Se nos fue el tiempo y, sobre todo, desaparecieron las formas. ¿En estos días, qué lechero va a repartir la leche bronca por la colonia, si ya los lecheros se extinguieron? ¿Quién se va a poner a hervir la leche? ¿Y quién tiene hoy el temperamento impasible de un autista para cuidar que la leche hirviendo no se derrame? ¿Para qué tanta lata por una membrana que flota de forma asquerosa como una hostia gigante y blanda?
La leche se ha convertido en un líquido industrial. Por ahí de los ochentas las vacas contrataron a una serie de intermediarios para transmitir su líquido: sale de la ubre para pasar a través de mangueras a termos industriales, después a pipas, de ahí a fábricas, luego a compartimientos secretos y, por último, a tetrapacks. Y uno le hace la lucha, pero ese líquido sabor a leche que uno compra en el súper nada más no cuaja; uno lo hierve y lo hierve, pero nada más no sale la nata.
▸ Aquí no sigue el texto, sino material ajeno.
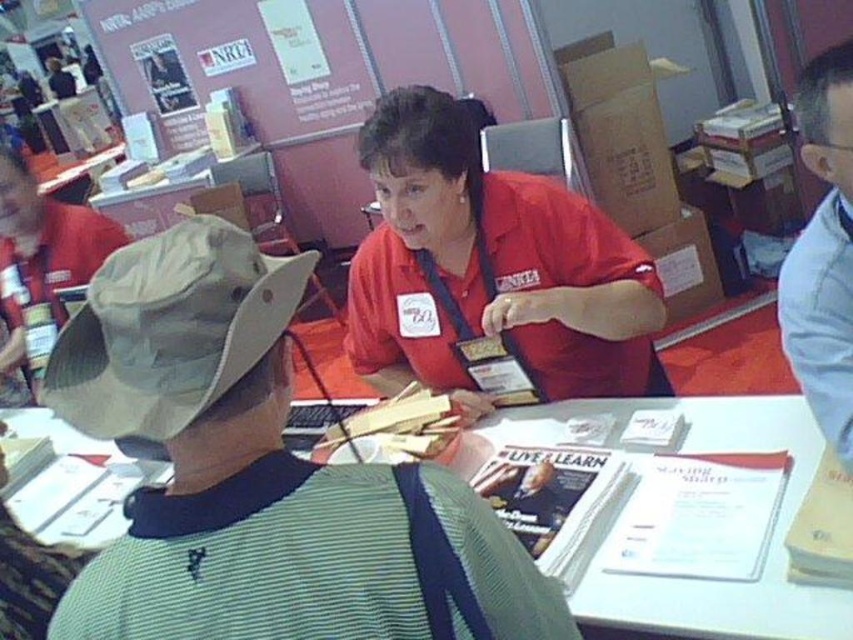 Does white paper at center have a lesser width compared to white shirt at upper right?

No, white paper at center is not thinner than white shirt at upper right.

Is point (19, 410) more distant than point (844, 362)?

Yes, it is.

Between point (671, 580) and point (798, 260), which one is positioned in front?

Point (671, 580) is more forward.

Where is `white paper at center`? white paper at center is located at coordinates coord(685,577).

Does matte khaki hat at center have a greater width compared to white paper at center?

No, matte khaki hat at center is not wider than white paper at center.

Does point (239, 266) lie behind point (44, 483)?

That is False.

At what (x,y) coordinates should I click in order to perform the action: click on matte khaki hat at center. Please return your answer as a coordinate pair (x, y). The width and height of the screenshot is (853, 640). Looking at the image, I should click on (260, 476).

Who is higher up, tan fabric hat at left or white shirt at upper right?

white shirt at upper right is above.

Is point (218, 227) closer to viewer compared to point (811, 378)?

That is True.

I want to click on tan fabric hat at left, so tap(170, 330).

I want to click on tan fabric hat at left, so click(170, 330). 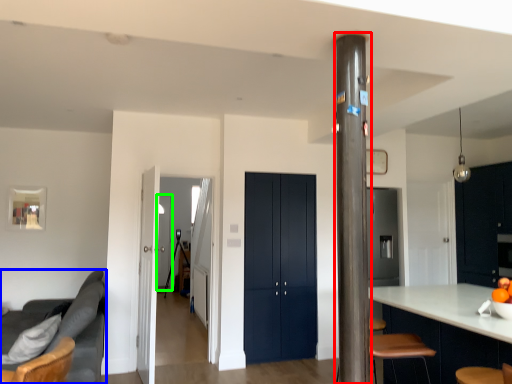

Los procesos de la nata no cuajan con esta modernidad utilitaria y afanosa. El dinamismo contemporáneo lo impide: la nata se nos va.
Y lo peor del asunto es que la nata no se va sola. No, con ella se nos van algunos platillos tradicionales, muchos recuerdos, anécdotas de cocina, historias familiares. Se nos va la parte más íntima de la cultura lechera. Ay.
Nuestra única esperanza es que la impúdica y obscena cocina gourmet rescate la nata. Los chefs que hacen espumas y experimentos pretenciosos se han burlado ya casi de todo. Nuestra esperanza es que se burlen de la nata y la rescaten del olvido. Así como vemos las cosas, nos conformamos con una nata deshonrada.